### Requirement
Could the data below be printed out exactly, with the pictures left out?

Excerpts from a dataset
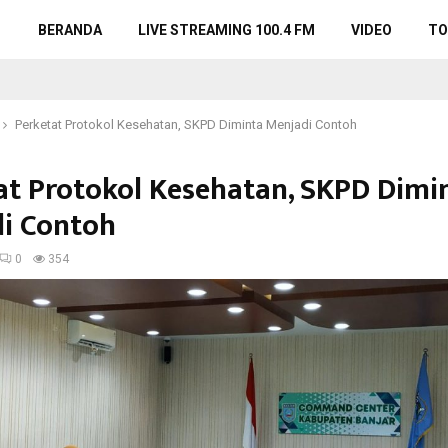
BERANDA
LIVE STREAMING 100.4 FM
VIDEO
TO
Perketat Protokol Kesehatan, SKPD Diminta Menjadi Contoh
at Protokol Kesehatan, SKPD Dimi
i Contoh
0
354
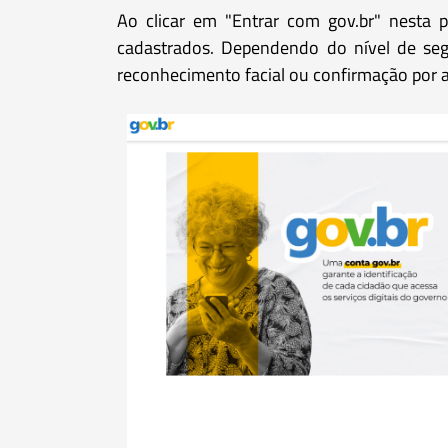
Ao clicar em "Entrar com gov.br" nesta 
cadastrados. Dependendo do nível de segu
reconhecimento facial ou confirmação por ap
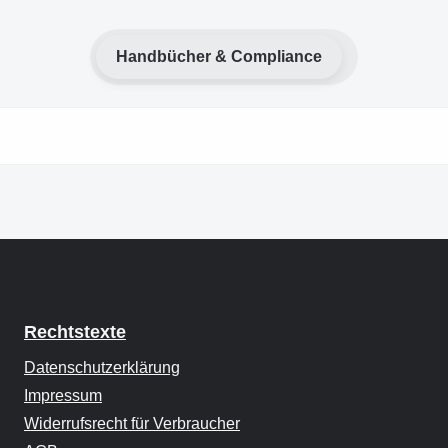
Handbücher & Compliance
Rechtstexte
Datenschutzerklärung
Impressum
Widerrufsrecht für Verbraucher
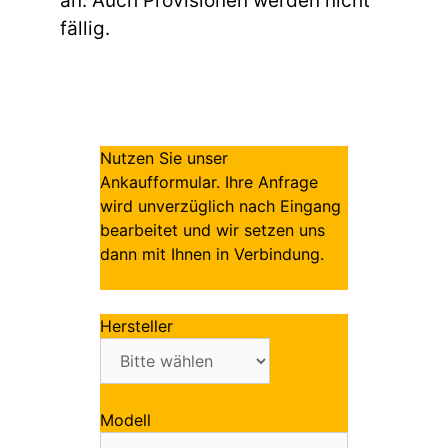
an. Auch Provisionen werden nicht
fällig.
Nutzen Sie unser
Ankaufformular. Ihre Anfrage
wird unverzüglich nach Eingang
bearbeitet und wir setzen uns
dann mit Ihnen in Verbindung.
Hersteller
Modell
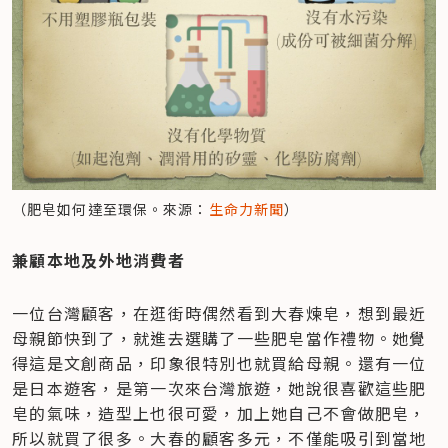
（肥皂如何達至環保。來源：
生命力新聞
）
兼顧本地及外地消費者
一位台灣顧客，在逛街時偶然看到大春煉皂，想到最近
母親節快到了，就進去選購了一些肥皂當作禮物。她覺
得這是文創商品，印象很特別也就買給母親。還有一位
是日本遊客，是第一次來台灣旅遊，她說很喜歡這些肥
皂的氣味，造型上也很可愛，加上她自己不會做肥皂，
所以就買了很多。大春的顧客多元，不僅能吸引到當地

### Task output
BERANDA
LIVE STREAMING 100.4 FM
VIDEO
TO
Perketat Protokol Kesehatan, SKPD Diminta Menjadi Contoh
at Protokol Kesehatan, SKPD Dimi
i Contoh
0
354
Ao clicar em "Entrar com gov.br" nesta 
cadastrados. Dependendo do nível de segu
reconhecimento facial ou confirmação por ap
Handbücher & Compliance
Rechtstexte
Datenschutzerklärung
Impressum
Widerrufsrecht für Verbraucher
an. Auch Provisionen werden nicht
fällig.
Nutzen Sie unser
Ankaufformular. Ihre Anfrage
wird unverzüglich nach Eingang
bearbeitet und wir setzen uns
dann mit Ihnen in Verbindung.
Hersteller
Modell
（肥皂如何達至環保。來源：
生命力新聞
）
兼顧本地及外地消費者
一位台灣顧客，在逛街時偶然看到大春煉皂，想到最近
母親節快到了，就進去選購了一些肥皂當作禮物。她覺
得這是文創商品，印象很特別也就買給母親。還有一位
是日本遊客，是第一次來台灣旅遊，她說很喜歡這些肥
皂的氣味，造型上也很可愛，加上她自己不會做肥皂，
所以就買了很多。大春的顧客多元，不僅能吸引到當地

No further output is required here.